Chelsy Gray Book Review #1 History 106-02 February 15, 2011 Vincent Carretta, Equiano the African Biography of a Self-made Man (Athens: University of Georgia Press, 2005) Overall this was an excellent book to read and to gain insightful information from. This non-fiction novel tells the story of a former slave Olaudah Equiano and his tales about the slave trade and his hardships and achievements.
The story of the African slave Olaudah Equiano is controversial story because it’s many perceived fallacies in which it entails.Vincent Carretta does an excellent job in narrating the narratives in which Equiano wrote and explaining his roots. One of the main controversies held against Equiano is the truth behind where he was originally born.

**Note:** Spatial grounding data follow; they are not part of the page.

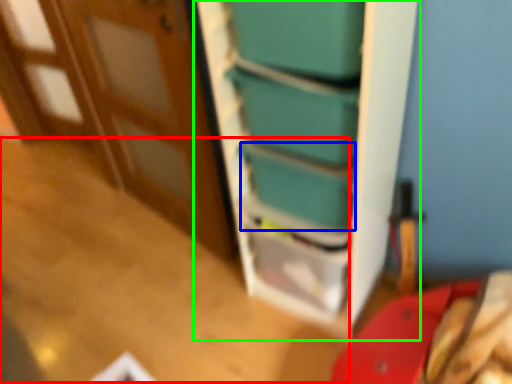 Question: Based on their relative distances, which object is nearer to table (highlighted by a red box)? Choose from box (highlighted by a blue box) and bookshelf (highlighted by a green box).

Choices:
 (A) box
 (B) bookshelf

Answer: (B) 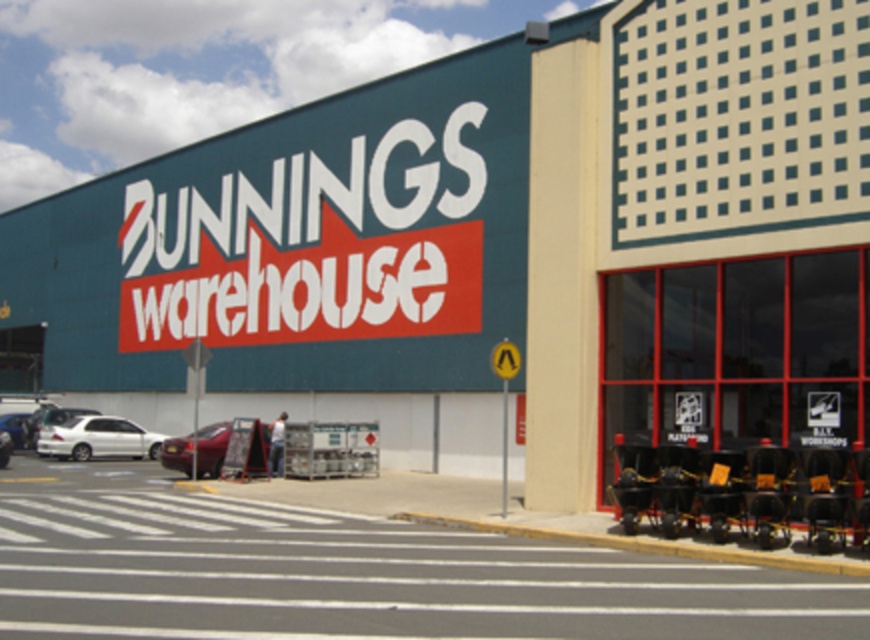 You are standing in front of the Bunnings Warehouse store and want to take a photo. You notice two points on the building facade. The first point is at coordinate point [175,451] and the second is at point [19,413]. Which point will appear larger in your photo?

Point [175,451] will appear larger in the photo because it is closer to the camera than point [19,413].

You are standing at the entrance of the Bunnings Warehouse store. You need to park your car in the closest available parking spot. The parking spots are arranged in a grid pattern starting from the entrance. Your car is exactly at the position of the white matte sedan at lower left. Which direction should you drive to reach the nearest parking spot?

Since the white matte sedan at lower left is already positioned at point (97, 438), which is likely the nearest parking spot, you do not need to drive further in any direction. You are already at the designated parking spot. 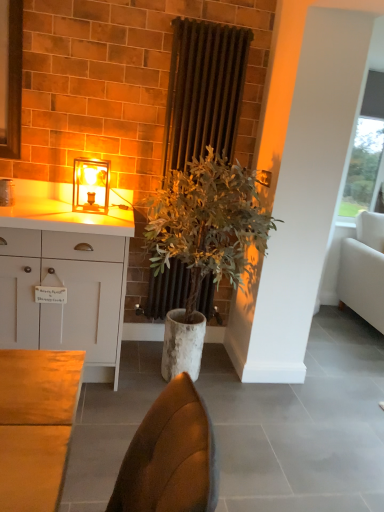 Question: From the image's perspective, is green leafy plant at center positioned above or below matte glass table lamp at upper left?

Choices:
 (A) above
 (B) below

Answer: (B)

Question: Is green leafy plant at center wider or thinner than matte glass table lamp at upper left?

Choices:
 (A) thin
 (B) wide

Answer: (B)

Question: Estimate the real-world distances between objects in this image. Which object is farther from the matte glass table lamp at upper left?

Choices:
 (A) white matte cabinet at left
 (B) dark brown radiator at center
 (C) green leafy plant at center
 (D) white fabric couch at right

Answer: (D)

Question: Considering the real-world distances, which object is farthest from the dark brown radiator at center?

Choices:
 (A) matte glass table lamp at upper left
 (B) white matte cabinet at left
 (C) green leafy plant at center
 (D) white fabric couch at right

Answer: (D)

Critics believe that Equiano may have not been born in Africa, as he claimed, but in South Carolina. While reading I did not notice the author Carretta demonstrated any bias while telling the story of Equiano. He expresses that Equiano may have fabricated his roots being originated in Africa.

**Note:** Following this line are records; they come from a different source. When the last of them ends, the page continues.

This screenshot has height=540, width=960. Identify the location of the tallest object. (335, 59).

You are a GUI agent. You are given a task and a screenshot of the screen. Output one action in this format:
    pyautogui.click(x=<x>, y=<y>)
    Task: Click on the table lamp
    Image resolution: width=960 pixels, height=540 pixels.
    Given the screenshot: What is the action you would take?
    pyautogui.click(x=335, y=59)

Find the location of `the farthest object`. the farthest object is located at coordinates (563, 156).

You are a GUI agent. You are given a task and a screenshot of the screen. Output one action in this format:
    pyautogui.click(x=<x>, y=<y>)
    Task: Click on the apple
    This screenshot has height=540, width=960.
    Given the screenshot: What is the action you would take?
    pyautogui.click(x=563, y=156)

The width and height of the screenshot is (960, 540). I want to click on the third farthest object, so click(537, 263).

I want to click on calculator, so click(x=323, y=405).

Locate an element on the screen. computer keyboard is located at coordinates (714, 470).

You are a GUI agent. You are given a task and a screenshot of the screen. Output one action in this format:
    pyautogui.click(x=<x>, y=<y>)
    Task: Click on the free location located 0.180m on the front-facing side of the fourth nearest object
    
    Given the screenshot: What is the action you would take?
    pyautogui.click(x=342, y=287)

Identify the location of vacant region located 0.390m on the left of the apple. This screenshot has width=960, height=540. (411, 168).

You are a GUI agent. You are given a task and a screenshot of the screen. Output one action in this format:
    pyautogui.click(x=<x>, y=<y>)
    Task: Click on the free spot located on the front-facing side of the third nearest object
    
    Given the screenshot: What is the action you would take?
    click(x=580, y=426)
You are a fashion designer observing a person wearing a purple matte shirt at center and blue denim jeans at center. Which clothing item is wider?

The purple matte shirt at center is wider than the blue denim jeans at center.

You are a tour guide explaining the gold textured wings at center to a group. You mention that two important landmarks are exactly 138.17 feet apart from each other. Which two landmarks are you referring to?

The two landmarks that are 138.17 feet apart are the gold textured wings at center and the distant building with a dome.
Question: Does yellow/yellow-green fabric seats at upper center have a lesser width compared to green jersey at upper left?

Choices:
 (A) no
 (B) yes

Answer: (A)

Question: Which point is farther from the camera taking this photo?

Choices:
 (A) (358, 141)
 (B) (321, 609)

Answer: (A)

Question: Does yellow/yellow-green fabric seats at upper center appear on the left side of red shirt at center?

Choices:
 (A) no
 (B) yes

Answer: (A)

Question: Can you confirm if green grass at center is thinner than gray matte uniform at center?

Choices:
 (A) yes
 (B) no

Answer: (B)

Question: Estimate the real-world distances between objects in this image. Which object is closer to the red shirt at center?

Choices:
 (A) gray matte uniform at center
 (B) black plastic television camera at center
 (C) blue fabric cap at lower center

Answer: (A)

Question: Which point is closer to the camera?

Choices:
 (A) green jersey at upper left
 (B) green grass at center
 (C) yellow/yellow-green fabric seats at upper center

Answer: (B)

He did not use facts that only supported his opinion but he recognized claims of critics of Equiano story. He acknowledges that Equiano may have fabricated his survival of the Middle East Passage to sell more copies of his book but he expresses how it helped advance the movement against the slave trade. I would say that Carretta is very up to date on the current and latest debate concerning the controversies over Equiano’s narratives of his life.He cites scholarly editions of works of Equiano and of Equiano’s contemporaries Ignatius Sancho and Ottobah Cugoano. In chapter ten of the novel the author uses Some Account of the Territories, which are found in Africa and other hot climates to support some of his statistic stated within chapter ten. I personally feel that the author did not try to persuade me as his audience to think a certain way for his own personal reasons.
Throughout the novel he was very factual and I trusted him as a reader with the information he was relaying to me.